Problem to work on: From the records below, copy the lines that include "directement".

►

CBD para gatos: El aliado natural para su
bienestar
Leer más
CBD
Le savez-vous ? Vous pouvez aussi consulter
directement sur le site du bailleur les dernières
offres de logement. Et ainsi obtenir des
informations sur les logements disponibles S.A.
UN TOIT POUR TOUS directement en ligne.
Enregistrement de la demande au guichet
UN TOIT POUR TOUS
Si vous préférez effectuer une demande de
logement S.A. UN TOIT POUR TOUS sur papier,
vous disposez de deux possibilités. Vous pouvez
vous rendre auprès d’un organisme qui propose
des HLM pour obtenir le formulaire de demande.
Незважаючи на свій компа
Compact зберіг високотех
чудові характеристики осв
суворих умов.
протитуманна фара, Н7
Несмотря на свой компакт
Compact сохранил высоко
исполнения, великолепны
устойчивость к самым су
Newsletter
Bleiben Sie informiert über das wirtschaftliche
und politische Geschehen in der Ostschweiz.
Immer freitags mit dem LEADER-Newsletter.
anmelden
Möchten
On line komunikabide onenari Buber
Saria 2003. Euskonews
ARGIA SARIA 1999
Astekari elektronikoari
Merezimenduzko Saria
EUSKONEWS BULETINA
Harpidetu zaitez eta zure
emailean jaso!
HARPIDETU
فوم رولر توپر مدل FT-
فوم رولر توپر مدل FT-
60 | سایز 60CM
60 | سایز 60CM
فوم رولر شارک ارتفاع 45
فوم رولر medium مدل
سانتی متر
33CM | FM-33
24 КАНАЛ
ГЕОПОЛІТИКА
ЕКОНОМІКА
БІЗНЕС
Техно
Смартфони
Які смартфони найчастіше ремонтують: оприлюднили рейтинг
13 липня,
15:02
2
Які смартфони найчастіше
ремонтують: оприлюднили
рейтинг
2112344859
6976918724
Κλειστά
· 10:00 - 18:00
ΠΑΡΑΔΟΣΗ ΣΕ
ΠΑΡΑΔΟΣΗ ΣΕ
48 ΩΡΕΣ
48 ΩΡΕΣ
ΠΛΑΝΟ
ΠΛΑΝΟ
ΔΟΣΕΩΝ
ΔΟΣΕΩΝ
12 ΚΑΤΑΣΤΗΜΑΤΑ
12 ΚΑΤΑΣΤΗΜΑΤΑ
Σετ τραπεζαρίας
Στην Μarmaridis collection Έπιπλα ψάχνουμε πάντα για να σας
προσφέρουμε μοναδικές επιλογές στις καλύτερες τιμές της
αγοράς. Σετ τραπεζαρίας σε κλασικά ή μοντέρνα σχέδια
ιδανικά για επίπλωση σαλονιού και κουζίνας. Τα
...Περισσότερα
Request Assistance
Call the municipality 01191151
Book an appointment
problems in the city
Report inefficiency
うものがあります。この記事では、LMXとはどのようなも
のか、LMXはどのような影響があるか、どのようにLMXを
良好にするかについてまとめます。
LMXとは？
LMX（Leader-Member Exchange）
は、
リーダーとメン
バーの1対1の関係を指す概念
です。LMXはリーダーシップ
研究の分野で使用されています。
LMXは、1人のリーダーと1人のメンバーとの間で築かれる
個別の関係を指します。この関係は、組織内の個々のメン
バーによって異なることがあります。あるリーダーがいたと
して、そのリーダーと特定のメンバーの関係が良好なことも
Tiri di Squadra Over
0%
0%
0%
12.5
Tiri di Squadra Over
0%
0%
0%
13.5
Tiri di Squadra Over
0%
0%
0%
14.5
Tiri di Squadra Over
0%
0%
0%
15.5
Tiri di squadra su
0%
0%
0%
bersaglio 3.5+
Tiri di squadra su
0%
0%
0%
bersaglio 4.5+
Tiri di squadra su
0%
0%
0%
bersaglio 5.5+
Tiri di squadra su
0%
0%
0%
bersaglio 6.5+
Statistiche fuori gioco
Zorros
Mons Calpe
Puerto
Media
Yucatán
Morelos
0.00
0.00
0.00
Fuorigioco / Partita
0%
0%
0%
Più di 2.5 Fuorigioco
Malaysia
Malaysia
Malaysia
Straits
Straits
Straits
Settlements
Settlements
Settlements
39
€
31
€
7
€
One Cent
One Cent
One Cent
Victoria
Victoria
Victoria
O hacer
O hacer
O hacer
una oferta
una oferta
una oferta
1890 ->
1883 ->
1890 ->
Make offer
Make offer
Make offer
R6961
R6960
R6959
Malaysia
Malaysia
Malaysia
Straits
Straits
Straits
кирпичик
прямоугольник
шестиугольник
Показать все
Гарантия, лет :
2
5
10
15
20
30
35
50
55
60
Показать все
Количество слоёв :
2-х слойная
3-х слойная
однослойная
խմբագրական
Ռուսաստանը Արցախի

◄

Exercise solution:
directement sur le site du bailleur les dernières
UN TOIT POUR TOUS directement en ligne.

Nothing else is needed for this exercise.